Zika Virus & Mosquitoes
Zika is a virus that spreads to humans through Aedes mosquito bites. Prior to 2015, known Zika cases were limited parts of Africa and Asia, but more than one million cases have been reported in Brazil since 2015 and the World Health Organization (WHO) has noted the virus is spreading to many countries.
How is Zika Transmitted?
Zika virus is transmitted to humans through a bite from infected Aedes-species mosquitoes (such as the Asian tiger mosquito). Aedes mosquitoes are also known to spread yellow and dengue fevers and chikungunya viruses.
According to the CDC, the Zika virus can be transmitted in four ways:
Zika virus is transmitted to people primarily through the bite of an infected Aedes species mosquito.
A pregnant woman, who is infected with Zika virus, can pass it to her fetus during pregnancy or around the time of birth. To date, there are no reports of infants getting Zika virus through breastfeeding.
Zika can be passed from a person who has Zika, to another person, via sexual relations — even if the infected person shows no symptoms. Studies are underway to find out how long Zika remains in the bodily fluids of infected people.
As of February 1, 2016, there have been no confirmed blood transfusion transmission cases in the United States.
Zika Virus Symptoms
In most cases, symptoms associated with Zika are mild, and cases requiring hospitalization are uncommon.
According to the Centers for Disease Control and Prevention (CDC), common Zika symptoms include:
- Skin rash
- Joint and muscle pain
These symptoms can last up to seven days from the time of the bite, but sometimes dissipate earlier.
While most cases are relatively mild, health officials also are examining links between Zika and long-term health outcomes. After the first confirmed Zika virus case in Brazil, reports surfaced of Guillain-Barre syndrome, a rare immune system disorder, and birth defects such as microcephaly in newborn babies. According to the Pan American Health Organization (PAHO), evidence supports a link between Zika virus and microcephaly.
Is Zika in the United States?
As of July 2016, the Centers for Disease Control and Prevention (CDC) has confirmed several locally transmitted Zika virus cases in the United States’ southeastern region. In some cases, travelers have become infected abroad and carried the virus upon their return. Visit the Centers for Disease Control site for the latest information on known Zika-affected areas and updated travel alerts.
Zika Virus Treatment
Approximately one in five people infected with Zika virus actually become ill. No vaccine or medications for Zika infections currently exist, so combat the symptoms with rest and hydration. If you develop symptoms connected to Zika and recently have visited a Zika-affected area, contact your healthcare provider right away.
Zika Virus Prevention
Since no Zika vaccine exists, the best way to help reduce the risk of Zika virus is to avoid mosquito bites. To help protect yourself and your home against bites, use these tips:
Prevent Your Exposure
- Tuck shirts into pants and pants into socks to cover gaps in clothing.

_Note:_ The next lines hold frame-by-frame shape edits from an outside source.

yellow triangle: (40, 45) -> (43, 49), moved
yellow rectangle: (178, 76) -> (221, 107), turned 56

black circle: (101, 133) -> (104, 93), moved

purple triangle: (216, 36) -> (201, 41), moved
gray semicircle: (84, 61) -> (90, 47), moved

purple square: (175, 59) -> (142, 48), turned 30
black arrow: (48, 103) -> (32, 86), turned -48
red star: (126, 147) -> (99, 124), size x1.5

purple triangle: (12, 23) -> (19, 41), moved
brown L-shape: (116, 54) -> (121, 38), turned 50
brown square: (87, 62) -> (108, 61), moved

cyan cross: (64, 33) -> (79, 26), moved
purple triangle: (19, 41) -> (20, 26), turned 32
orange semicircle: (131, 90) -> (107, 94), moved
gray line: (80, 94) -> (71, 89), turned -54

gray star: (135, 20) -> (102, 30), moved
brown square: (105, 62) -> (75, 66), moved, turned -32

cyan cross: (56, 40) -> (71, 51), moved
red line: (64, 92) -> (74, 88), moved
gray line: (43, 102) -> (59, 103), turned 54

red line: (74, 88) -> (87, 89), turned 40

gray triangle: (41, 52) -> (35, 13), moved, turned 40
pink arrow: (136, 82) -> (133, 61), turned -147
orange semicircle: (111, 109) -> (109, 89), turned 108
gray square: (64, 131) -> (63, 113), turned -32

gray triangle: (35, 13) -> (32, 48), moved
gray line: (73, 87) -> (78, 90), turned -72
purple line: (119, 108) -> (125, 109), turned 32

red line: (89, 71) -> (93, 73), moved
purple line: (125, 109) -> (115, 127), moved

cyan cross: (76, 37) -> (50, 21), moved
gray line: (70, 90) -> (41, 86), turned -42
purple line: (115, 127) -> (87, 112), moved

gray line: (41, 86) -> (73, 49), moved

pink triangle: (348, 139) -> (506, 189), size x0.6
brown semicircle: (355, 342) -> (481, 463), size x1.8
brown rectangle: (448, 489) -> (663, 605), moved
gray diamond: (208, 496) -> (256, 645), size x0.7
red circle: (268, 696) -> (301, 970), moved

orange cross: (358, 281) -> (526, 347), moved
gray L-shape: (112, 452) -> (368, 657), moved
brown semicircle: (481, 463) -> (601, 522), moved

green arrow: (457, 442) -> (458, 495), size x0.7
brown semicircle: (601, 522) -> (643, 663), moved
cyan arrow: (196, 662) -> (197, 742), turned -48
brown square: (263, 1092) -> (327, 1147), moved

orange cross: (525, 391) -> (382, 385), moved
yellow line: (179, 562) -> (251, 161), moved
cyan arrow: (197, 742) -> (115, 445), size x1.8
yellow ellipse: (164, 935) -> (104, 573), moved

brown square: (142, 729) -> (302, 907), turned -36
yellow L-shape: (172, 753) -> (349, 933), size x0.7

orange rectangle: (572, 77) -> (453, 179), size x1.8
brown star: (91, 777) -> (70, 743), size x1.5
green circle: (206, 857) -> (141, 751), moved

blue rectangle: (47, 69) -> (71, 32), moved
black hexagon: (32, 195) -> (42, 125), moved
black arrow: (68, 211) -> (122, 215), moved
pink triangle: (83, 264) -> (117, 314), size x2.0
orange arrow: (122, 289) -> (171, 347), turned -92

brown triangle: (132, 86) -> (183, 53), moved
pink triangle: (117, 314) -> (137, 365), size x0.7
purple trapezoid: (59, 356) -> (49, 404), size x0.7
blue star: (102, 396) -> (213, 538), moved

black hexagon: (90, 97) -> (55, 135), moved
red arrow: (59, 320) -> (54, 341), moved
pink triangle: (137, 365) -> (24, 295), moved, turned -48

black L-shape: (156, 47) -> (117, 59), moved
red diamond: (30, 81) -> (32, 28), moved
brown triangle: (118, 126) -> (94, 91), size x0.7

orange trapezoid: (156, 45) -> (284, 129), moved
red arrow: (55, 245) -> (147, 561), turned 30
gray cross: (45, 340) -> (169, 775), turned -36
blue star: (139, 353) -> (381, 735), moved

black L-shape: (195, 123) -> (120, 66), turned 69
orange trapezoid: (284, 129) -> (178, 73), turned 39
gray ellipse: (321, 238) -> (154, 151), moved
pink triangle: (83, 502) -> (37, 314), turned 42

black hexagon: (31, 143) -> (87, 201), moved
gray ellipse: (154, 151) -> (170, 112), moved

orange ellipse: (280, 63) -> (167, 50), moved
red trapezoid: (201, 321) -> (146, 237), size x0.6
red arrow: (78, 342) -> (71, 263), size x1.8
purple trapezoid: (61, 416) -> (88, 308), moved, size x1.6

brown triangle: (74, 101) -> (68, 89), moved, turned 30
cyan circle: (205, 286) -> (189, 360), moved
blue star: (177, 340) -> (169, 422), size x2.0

- Use EPA-registered mosquito repellents when necessary.
Eliminate Entry Points
- Close gaps in windows, walls, doors and screens to help prevent entry.
Remove Their Habitat
- Remove standing water from gutters, buckets and other containers, as mosquitoes can breed in just a few inches of standing water.
- Change water regularly in bird baths, fountains and potted plants.
- Keep pool water treated and circulating.